The Monopoly board came to life as I travelled to Piccadilly Circus, Oxford Street, Mayfair, Kings Cross and Charing Cross stations and joined the throngs at Convent Garden. As a young journalist, I mooched around Fleet Street; confident I could walk into a job but I didn’t get past the stout girths of the doormen guarding the houses of the media mammoths. In the end, I was hired by the Agricultural Machinery Journal, a sister publication to Farmers Weekly, based in Sutton. It was presumed that, as a Kiwi girl, I must have grown up on a farm so would know all there was to know about agricultural machinery. I soon became the journal’s ‘hydraulics expert’ and got to travel to agricultural shows all over Europe to examine, and write wisely about, the specifications of the latest combine harvesters, ploughs and tractors. There were some perks, like staying in a chateau in France, which was hosting the launch of a new range of John Deere tractors.

For a couple of years my then partner, a Scotsman, and I lived in a drafty house in Wimbledon. It was divided into three flats over three storeys with only one bathroom on the middle floor. If you wanted a bath in the morning (there was no shower) you had to be first to the bathroom to feed a coin into the ancient gas plumbing system to make the water run.

On weekends we’d wander on Wimbledon Common and have a ploughman’s lunch by the fire in one of the local pubs. I was also able to catch up with my many relatives living in London and marvel at the family likeness and many idiosyncrasies we shared, even though we’d grown up thousands of miles apart. We bought a VW combi van and became the Antipodean cliché, travelling to Europe then back to London to work again when the money ran out. As well as the journalism gig, I worked as an administrator for a company selling jackhammers and a clerk in a local health authority. At Christmas, when my New Zealand family was heading for the beach, we were chugging up a snowy A1 to Scotland, heaters full-bore, for a white Christmas and boozy Hogmanay.

I cried hopelessly as I flew out of London in 1979, a mix of the death of a relationship and acknowledgement I would miss this big, crazy complex city where, through a range of experiences, I had truly matured and rounded out as a young adult.  It’s where I finally came to understand my own mind and what I wanted for my future. London, the city of my birth, felt decades later like the place of my rebirth.

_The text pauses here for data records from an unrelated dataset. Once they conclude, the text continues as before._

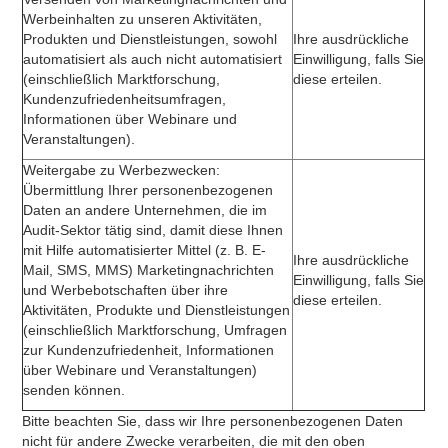
Werbeinhalten zu unseren Aktivitäten,
Produkten und Dienstleistungen, sowohl
Ihre ausdrückliche
automatisiert als auch nicht automatisiert
Einwilligung, falls Sie
(einschließlich Marktforschung,
diese erteilen.
Kundenzufriedenheitsumfragen,
Informationen über Webinare und
Veranstaltungen).
Weitergabe zu Werbezwecken:
Übermittlung Ihrer personenbezogenen
Daten an andere Unternehmen, die im
Audit-Sektor tätig sind, damit diese Ihnen
mit Hilfe automatisierter Mittel (z. B. E-
Ihre ausdrückliche
Mail, SMS, MMS) Marketingnachrichten
Einwilligung, falls Sie
und Werbebotschaften über ihre
diese erteilen.
Aktivitäten, Produkte und Dienstleistungen
(einschließlich Marktforschung, Umfragen
zur Kundenzufriedenheit, Informationen
über Webinare und Veranstaltungen)
senden können.
Bitte beachten Sie, dass wir Ihre personenbezogenen Daten
nicht für andere Zwecke verarbeiten, die mit den oben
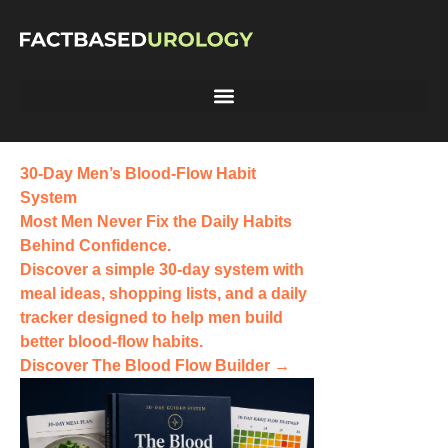
30-Day Men’s Blood-Flow Habit
System
Most Men Never Fix the
Daily Habits
Behind Confidence.
Discover a simple 30-day system with
meal ideas, shopping lists, and a daily
tracker designed to help men build
better blood-flow habits.
Discover The Blood Flow Builder →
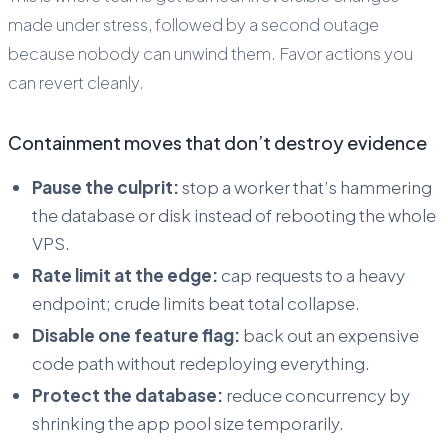
made under stress, followed by a second outage
because nobody can unwind them. Favor actions you
can revert cleanly.
Containment moves that don’t destroy evidence
Pause the culprit:
stop a worker that’s hammering
the database or disk instead of rebooting the whole
VPS.
Rate limit at the edge:
cap requests to a heavy
endpoint; crude limits beat total collapse.
Disable one feature flag:
back out an expensive
code path without redeploying everything.
Protect the database:
reduce concurrency by
shrinking the app pool size temporarily.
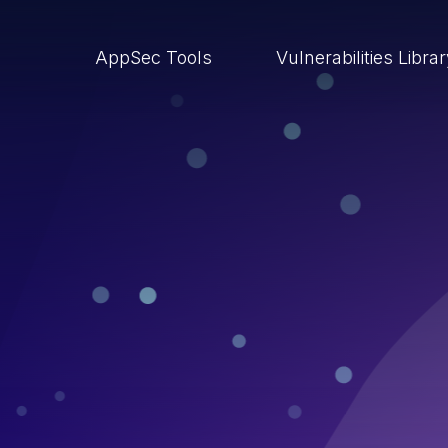
AppSec Tools
Vulnerabilities Libra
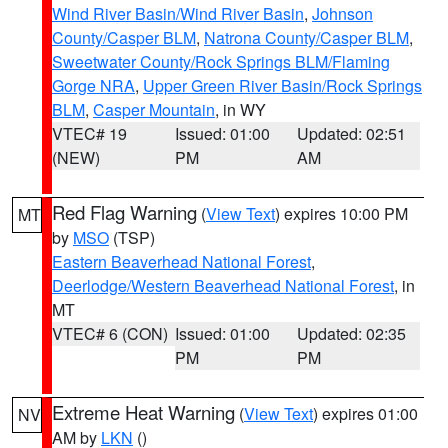
Wind River Basin/Wind River Basin
,
Johnson
County/Casper BLM
,
Natrona County/Casper BLM
,
Sweetwater County/Rock Springs BLM/Flaming
Gorge NRA
,
Upper Green River Basin/Rock Springs
BLM
,
Casper Mountain
, in WY
VTEC# 19
Issued: 01:00
Updated: 02:51
(NEW)
PM
AM
Red Flag Warning
(
View Text
) expires 10:00 PM
MT
by
MSO
(TSP)
Eastern Beaverhead National Forest
,
Deerlodge/Western Beaverhead National Forest
, in
MT
VTEC# 6 (CON)
Issued: 01:00
Updated: 02:35
PM
PM
Extreme Heat Warning
(
View Text
) expires 01:00
NV
AM by
LKN
()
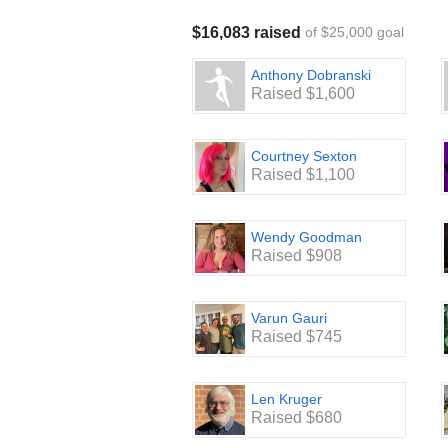
$16,083 raised
of $25,000 goal
Anthony Dobranski
Raised $1,600
Courtney Sexton
Raised $1,100
Wendy Goodman
Raised $908
Varun Gauri
Raised $745
Len Kruger
Raised $680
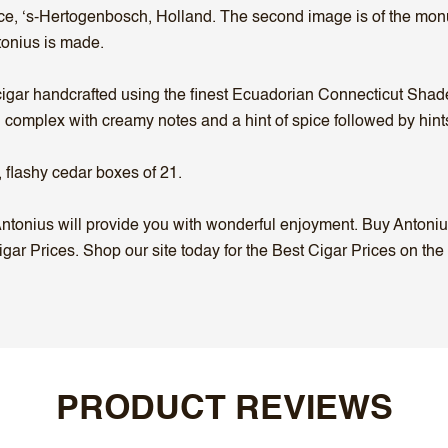
lace, ‘s-Hertogenbosch, Holland. The second image is of the mo
onius is made.
gar handcrafted using the finest Ecuadorian Connecticut Shade 
nd complex with creamy notes and a hint of spice followed by hin
 flashy cedar boxes of 21.
, Antonius will provide you with wonderful enjoyment. Buy Antoni
igar Prices. Shop our site today for the Best Cigar Prices on the
PRODUCT REVIEWS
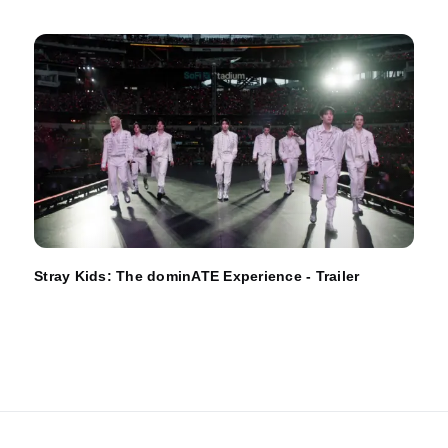
Stray Kids: The dominATE Experience - Trailer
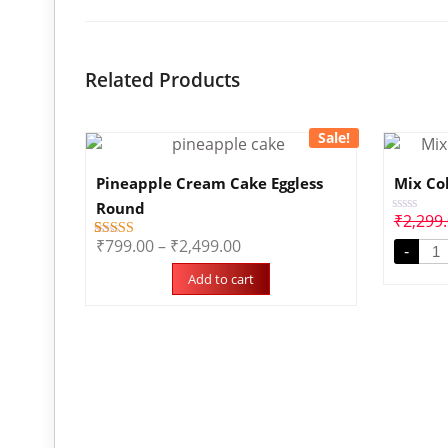
Related Products
Sale!
Pineapple Cream Cake Eggless
Mix Co
Round
₹
2,299
Rated
0
₹
799.00
–
₹
2,499.00
1
Rated
out
-
5.00
of
out of 5
5
Add to cart
based on
customer
rating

After settling back in New Zealand, I would return to England again in the summer of 2019 with my husband and two grown-up daughters. As we landed at Heathrow, I immediately felt the old familiarity return. We stayed in London for a week, walking through Hyde Park, visiting Greenwich Village and taking in a show in West End.  Oddly, I didn’t feel like a visitor. I never have. I guess London is part of my DNA.

As well as changing the course of my life the Great Smog of 1952 drove British lawmakers to pass the world’s first comprehensive national air pollution law. The Clean Air Act of 1956 outlawed the emission of ‘smoke nuisances’ or ‘dark smoke’ and required new furnaces to emit little or no smoke.

Ironically, the act was passed a year after my parents turned their back on the London and sailed for pastures anew. That law and subsequent clean-air initiatives have made London a place where its residents can breathe easier and need never fear the choking gloom that descended without warning so many years ago.